- **Exercise details**
Every line below that contains "Metal" is to be copied.

- **Exercise input**

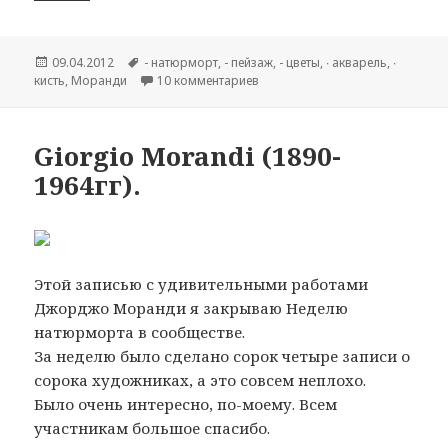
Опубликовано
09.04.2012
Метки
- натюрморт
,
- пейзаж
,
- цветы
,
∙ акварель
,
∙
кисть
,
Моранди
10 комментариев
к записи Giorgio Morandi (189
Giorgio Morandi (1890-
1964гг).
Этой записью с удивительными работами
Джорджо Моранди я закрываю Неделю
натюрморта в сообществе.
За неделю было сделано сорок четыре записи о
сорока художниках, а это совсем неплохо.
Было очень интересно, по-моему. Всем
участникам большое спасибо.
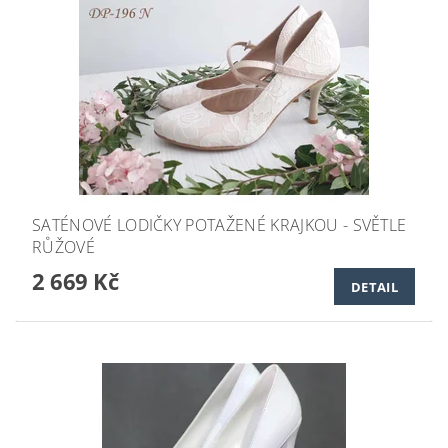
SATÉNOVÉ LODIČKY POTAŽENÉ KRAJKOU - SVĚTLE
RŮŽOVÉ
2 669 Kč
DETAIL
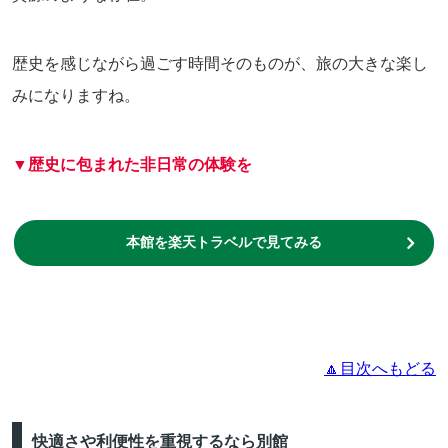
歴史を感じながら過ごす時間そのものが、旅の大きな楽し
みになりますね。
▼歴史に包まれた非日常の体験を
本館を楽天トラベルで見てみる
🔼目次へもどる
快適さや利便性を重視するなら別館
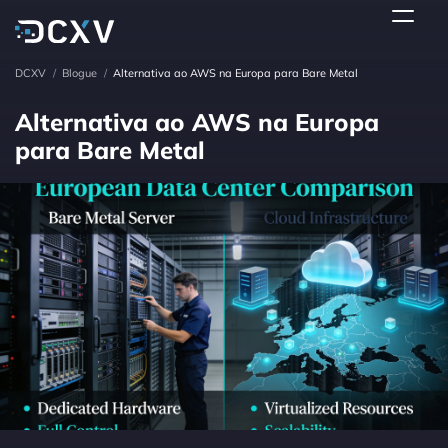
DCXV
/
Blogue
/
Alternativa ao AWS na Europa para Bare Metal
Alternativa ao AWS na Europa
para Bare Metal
...
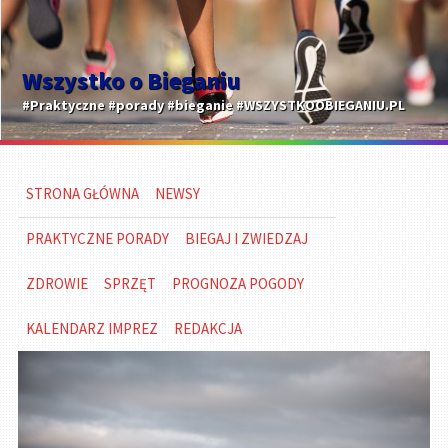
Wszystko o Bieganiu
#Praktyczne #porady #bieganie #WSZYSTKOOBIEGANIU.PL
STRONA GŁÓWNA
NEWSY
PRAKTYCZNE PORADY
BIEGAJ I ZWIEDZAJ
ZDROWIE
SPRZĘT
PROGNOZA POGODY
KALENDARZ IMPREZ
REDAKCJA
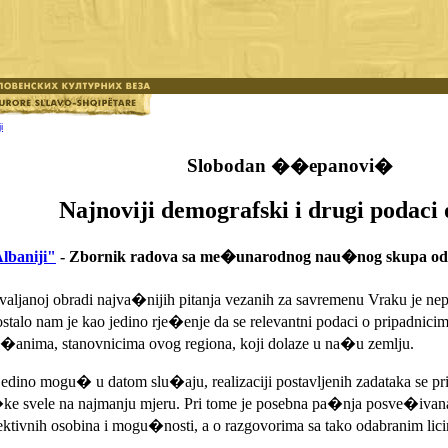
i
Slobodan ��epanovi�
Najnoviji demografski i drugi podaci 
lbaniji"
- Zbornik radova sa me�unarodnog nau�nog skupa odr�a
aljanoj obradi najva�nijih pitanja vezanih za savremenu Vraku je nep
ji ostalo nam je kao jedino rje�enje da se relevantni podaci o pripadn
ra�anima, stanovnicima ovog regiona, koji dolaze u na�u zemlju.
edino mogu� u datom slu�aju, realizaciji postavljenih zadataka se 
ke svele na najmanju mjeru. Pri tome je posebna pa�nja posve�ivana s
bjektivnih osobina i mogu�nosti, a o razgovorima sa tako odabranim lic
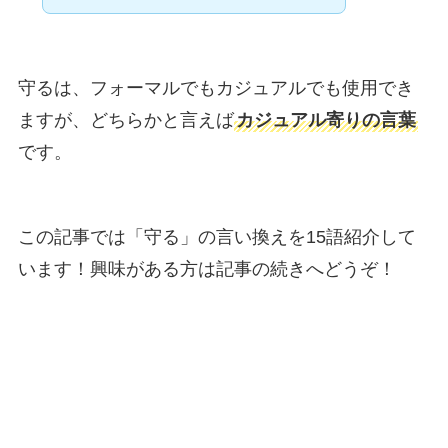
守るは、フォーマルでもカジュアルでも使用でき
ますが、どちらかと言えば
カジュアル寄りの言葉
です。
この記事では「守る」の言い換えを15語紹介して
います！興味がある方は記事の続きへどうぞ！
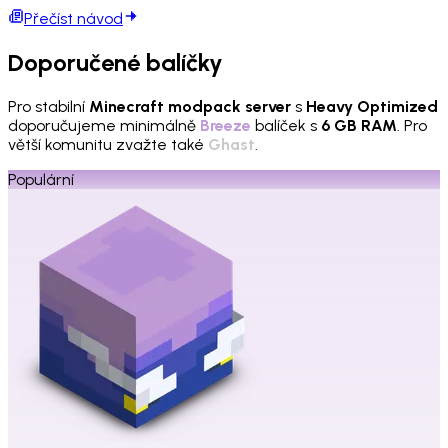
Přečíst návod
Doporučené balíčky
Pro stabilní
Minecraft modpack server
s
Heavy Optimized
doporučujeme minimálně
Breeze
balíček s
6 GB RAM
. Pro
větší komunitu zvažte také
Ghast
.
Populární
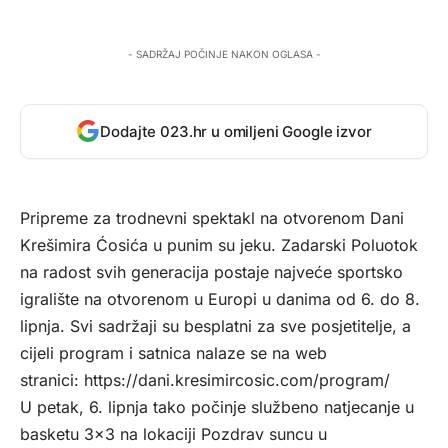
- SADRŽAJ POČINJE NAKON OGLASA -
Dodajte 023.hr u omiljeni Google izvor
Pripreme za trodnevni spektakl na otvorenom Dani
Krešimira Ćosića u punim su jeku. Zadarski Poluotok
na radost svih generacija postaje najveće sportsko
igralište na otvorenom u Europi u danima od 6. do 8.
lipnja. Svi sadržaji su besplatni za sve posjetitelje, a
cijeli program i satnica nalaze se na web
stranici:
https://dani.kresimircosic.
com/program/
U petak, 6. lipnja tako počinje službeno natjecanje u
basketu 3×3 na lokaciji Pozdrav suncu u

- **Answer section**
Alternativa ao AWS na Europa para Bare Metal
para Bare Metal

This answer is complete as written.